§ Exercise: Reproduce every entry exactly and leave its pictures out.

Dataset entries
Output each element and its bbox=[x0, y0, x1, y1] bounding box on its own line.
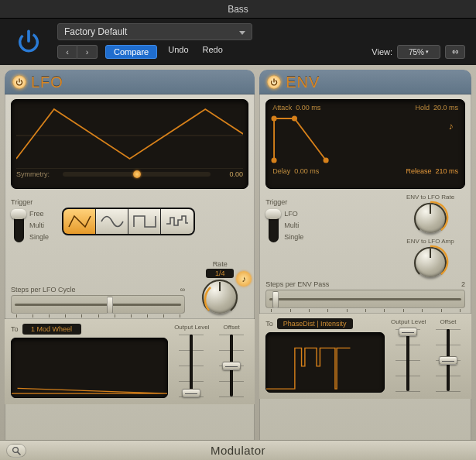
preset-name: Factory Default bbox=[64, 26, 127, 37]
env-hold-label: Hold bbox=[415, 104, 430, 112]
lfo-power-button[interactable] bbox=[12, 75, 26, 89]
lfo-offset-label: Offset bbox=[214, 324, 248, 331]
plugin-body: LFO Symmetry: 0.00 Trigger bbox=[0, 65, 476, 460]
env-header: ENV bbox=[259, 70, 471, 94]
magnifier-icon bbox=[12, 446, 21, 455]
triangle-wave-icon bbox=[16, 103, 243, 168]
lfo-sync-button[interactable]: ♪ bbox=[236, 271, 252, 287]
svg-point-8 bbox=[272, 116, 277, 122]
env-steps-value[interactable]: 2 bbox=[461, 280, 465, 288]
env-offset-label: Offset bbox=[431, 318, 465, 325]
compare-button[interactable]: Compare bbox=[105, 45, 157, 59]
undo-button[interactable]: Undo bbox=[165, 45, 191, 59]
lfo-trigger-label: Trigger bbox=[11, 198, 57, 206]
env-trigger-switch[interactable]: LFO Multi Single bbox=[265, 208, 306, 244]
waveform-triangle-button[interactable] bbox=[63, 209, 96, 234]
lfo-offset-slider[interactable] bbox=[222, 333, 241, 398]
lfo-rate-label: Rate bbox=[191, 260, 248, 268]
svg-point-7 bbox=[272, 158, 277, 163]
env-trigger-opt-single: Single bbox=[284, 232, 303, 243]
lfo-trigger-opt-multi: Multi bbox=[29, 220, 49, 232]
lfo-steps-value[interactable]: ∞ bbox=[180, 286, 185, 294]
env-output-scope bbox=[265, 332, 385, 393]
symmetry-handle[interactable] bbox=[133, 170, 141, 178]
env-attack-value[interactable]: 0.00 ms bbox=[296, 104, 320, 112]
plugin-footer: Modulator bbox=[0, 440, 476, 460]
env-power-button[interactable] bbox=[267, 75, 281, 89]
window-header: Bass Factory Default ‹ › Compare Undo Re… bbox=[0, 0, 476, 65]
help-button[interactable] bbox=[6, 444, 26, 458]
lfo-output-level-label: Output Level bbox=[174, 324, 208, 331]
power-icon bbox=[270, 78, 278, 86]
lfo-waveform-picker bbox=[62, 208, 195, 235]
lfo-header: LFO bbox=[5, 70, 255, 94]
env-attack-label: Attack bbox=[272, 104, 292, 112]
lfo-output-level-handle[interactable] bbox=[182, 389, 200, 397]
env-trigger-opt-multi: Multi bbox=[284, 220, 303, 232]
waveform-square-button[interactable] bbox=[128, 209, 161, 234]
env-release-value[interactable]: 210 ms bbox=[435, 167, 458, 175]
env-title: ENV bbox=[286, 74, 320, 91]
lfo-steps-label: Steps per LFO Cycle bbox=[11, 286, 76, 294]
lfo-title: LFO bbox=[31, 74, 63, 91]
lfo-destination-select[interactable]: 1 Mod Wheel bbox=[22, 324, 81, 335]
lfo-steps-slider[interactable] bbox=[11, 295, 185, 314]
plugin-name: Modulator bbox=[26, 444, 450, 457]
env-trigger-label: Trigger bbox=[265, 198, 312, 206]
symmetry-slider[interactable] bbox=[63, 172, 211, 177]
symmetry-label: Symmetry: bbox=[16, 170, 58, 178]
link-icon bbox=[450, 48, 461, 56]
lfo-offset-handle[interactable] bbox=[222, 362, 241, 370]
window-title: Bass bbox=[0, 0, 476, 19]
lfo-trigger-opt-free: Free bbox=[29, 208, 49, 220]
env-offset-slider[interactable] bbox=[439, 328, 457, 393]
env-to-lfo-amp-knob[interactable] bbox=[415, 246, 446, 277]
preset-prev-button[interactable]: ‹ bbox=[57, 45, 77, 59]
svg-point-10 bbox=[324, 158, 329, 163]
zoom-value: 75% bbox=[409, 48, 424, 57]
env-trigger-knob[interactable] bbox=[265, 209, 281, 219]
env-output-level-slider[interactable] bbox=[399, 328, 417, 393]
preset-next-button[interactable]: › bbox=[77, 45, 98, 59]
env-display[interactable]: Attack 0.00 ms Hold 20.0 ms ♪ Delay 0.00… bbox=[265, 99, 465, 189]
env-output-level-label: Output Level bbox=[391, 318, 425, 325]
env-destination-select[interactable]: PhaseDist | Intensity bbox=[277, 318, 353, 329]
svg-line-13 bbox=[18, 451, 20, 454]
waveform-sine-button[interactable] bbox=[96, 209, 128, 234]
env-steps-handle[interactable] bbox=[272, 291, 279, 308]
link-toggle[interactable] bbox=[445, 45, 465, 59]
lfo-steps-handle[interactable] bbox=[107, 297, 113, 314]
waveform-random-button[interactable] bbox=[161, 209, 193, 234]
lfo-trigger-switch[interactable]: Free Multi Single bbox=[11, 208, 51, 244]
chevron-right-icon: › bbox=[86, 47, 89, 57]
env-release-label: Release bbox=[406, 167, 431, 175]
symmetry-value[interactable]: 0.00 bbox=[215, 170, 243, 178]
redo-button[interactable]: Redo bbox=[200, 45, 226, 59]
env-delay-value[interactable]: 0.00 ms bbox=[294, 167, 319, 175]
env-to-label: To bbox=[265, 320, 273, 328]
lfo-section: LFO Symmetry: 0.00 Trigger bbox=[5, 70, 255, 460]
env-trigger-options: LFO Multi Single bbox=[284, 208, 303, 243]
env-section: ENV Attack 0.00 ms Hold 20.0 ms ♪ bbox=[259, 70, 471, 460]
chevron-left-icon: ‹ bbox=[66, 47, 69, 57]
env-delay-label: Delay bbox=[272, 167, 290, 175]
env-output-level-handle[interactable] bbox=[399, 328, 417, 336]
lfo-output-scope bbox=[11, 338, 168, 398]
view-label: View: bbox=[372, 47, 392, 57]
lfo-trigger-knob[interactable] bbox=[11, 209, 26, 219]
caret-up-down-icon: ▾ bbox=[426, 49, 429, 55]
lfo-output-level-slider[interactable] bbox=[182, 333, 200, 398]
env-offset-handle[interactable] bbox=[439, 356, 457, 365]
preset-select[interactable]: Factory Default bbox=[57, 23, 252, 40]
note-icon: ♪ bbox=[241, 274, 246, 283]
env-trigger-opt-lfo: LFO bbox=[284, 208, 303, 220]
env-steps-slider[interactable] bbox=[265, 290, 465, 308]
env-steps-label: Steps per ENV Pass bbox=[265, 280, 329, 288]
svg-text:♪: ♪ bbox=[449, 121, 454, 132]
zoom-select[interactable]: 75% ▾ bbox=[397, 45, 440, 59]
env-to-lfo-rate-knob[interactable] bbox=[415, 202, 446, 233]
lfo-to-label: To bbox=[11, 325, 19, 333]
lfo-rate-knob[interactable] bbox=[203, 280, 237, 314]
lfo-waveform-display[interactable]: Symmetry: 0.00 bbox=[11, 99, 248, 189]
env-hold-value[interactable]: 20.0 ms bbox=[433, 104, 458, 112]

§ Exercise output:
Output each element and its bbox=[x0, y0, x1, y1] bounding box on its own line.
preset-name: Factory Default bbox=[64, 26, 127, 37]
env-hold-label: Hold bbox=[415, 104, 430, 112]
lfo-power-button[interactable] bbox=[12, 75, 26, 89]
lfo-offset-label: Offset bbox=[214, 324, 248, 331]
plugin-body: LFO Symmetry: 0.00 Trigger bbox=[0, 65, 476, 460]
env-header: ENV bbox=[259, 70, 471, 94]
magnifier-icon bbox=[12, 446, 21, 455]
triangle-wave-icon bbox=[16, 103, 243, 168]
lfo-sync-button[interactable]: ♪ bbox=[236, 271, 252, 287]
svg-point-8 bbox=[272, 116, 277, 122]
env-steps-value[interactable]: 2 bbox=[461, 280, 465, 288]
env-offset-label: Offset bbox=[431, 318, 465, 325]
compare-button[interactable]: Compare bbox=[105, 45, 157, 59]
undo-button[interactable]: Undo bbox=[165, 45, 191, 59]
lfo-trigger-label: Trigger bbox=[11, 198, 57, 206]
env-trigger-switch[interactable]: LFO Multi Single bbox=[265, 208, 306, 244]
waveform-triangle-button[interactable] bbox=[63, 209, 96, 234]
lfo-offset-slider[interactable] bbox=[222, 333, 241, 398]
lfo-rate-label: Rate bbox=[191, 260, 248, 268]
svg-point-7 bbox=[272, 158, 277, 163]
env-trigger-opt-single: Single bbox=[284, 232, 303, 243]
lfo-trigger-opt-multi: Multi bbox=[29, 220, 49, 232]
lfo-steps-value[interactable]: ∞ bbox=[180, 286, 185, 294]
env-output-scope bbox=[265, 332, 385, 393]
symmetry-handle[interactable] bbox=[133, 170, 141, 178]
env-attack-value[interactable]: 0.00 ms bbox=[296, 104, 320, 112]
plugin-footer: Modulator bbox=[0, 440, 476, 460]
env-power-button[interactable] bbox=[267, 75, 281, 89]
window-header: Bass Factory Default ‹ › Compare Undo Re… bbox=[0, 0, 476, 65]
help-button[interactable] bbox=[6, 444, 26, 458]
lfo-output-level-label: Output Level bbox=[174, 324, 208, 331]
power-icon bbox=[270, 78, 278, 86]
lfo-waveform-picker bbox=[62, 208, 195, 235]
lfo-header: LFO bbox=[5, 70, 255, 94]
env-attack-label: Attack bbox=[272, 104, 292, 112]
lfo-output-level-handle[interactable] bbox=[182, 389, 200, 397]
env-trigger-opt-multi: Multi bbox=[284, 220, 303, 232]
waveform-square-button[interactable] bbox=[128, 209, 161, 234]
env-release-value[interactable]: 210 ms bbox=[435, 167, 458, 175]
env-title: ENV bbox=[286, 74, 320, 91]
lfo-steps-label: Steps per LFO Cycle bbox=[11, 286, 76, 294]
lfo-title: LFO bbox=[31, 74, 63, 91]
lfo-destination-select[interactable]: 1 Mod Wheel bbox=[22, 324, 81, 335]
lfo-steps-slider[interactable] bbox=[11, 295, 185, 314]
plugin-name: Modulator bbox=[26, 444, 450, 457]
env-trigger-label: Trigger bbox=[265, 198, 312, 206]
symmetry-slider[interactable] bbox=[63, 172, 211, 177]
symmetry-label: Symmetry: bbox=[16, 170, 58, 178]
link-icon bbox=[450, 48, 461, 56]
lfo-offset-handle[interactable] bbox=[222, 362, 241, 370]
window-title: Bass bbox=[0, 0, 476, 19]
lfo-trigger-opt-free: Free bbox=[29, 208, 49, 220]
env-offset-slider[interactable] bbox=[439, 328, 457, 393]
env-to-lfo-amp-knob[interactable] bbox=[415, 246, 446, 277]
preset-prev-button[interactable]: ‹ bbox=[57, 45, 77, 59]
svg-point-10 bbox=[324, 158, 329, 163]
zoom-value: 75% bbox=[409, 48, 424, 57]
env-trigger-knob[interactable] bbox=[265, 209, 281, 219]
env-output-level-slider[interactable] bbox=[399, 328, 417, 393]
preset-next-button[interactable]: › bbox=[77, 45, 98, 59]
env-display[interactable]: Attack 0.00 ms Hold 20.0 ms ♪ Delay 0.00… bbox=[265, 99, 465, 189]
env-output-level-label: Output Level bbox=[391, 318, 425, 325]
env-destination-select[interactable]: PhaseDist | Intensity bbox=[277, 318, 353, 329]
svg-line-13 bbox=[18, 451, 20, 454]
waveform-sine-button[interactable] bbox=[96, 209, 128, 234]
env-steps-handle[interactable] bbox=[272, 291, 279, 308]
link-toggle[interactable] bbox=[445, 45, 465, 59]
lfo-steps-handle[interactable] bbox=[107, 297, 113, 314]
waveform-random-button[interactable] bbox=[161, 209, 193, 234]
lfo-trigger-switch[interactable]: Free Multi Single bbox=[11, 208, 51, 244]
chevron-right-icon: › bbox=[86, 47, 89, 57]
env-release-label: Release bbox=[406, 167, 431, 175]
symmetry-value[interactable]: 0.00 bbox=[215, 170, 243, 178]
redo-button[interactable]: Redo bbox=[200, 45, 226, 59]
env-delay-value[interactable]: 0.00 ms bbox=[294, 167, 319, 175]
env-to-label: To bbox=[265, 320, 273, 328]
lfo-section: LFO Symmetry: 0.00 Trigger bbox=[5, 70, 255, 460]
env-trigger-options: LFO Multi Single bbox=[284, 208, 303, 243]
env-section: ENV Attack 0.00 ms Hold 20.0 ms ♪ bbox=[259, 70, 471, 460]
chevron-left-icon: ‹ bbox=[66, 47, 69, 57]
env-delay-label: Delay bbox=[272, 167, 290, 175]
env-output-level-handle[interactable] bbox=[399, 328, 417, 336]
lfo-output-scope bbox=[11, 338, 168, 398]
view-label: View: bbox=[372, 47, 392, 57]
lfo-trigger-knob[interactable] bbox=[11, 209, 26, 219]
caret-up-down-icon: ▾ bbox=[426, 49, 429, 55]
lfo-output-level-slider[interactable] bbox=[182, 333, 200, 398]
env-offset-handle[interactable] bbox=[439, 356, 457, 365]
preset-select[interactable]: Factory Default bbox=[57, 23, 252, 40]
note-icon: ♪ bbox=[241, 274, 246, 283]
env-trigger-opt-lfo: LFO bbox=[284, 208, 303, 220]
env-steps-slider[interactable] bbox=[265, 290, 465, 308]
env-steps-label: Steps per ENV Pass bbox=[265, 280, 329, 288]
svg-text:♪: ♪ bbox=[449, 121, 454, 132]
zoom-select[interactable]: 75% ▾ bbox=[397, 45, 440, 59]
env-to-lfo-rate-knob[interactable] bbox=[415, 202, 446, 233]
lfo-to-label: To bbox=[11, 325, 19, 333]
lfo-rate-knob[interactable] bbox=[203, 280, 237, 314]
lfo-waveform-display[interactable]: Symmetry: 0.00 bbox=[11, 99, 248, 189]
env-hold-value[interactable]: 20.0 ms bbox=[433, 104, 458, 112]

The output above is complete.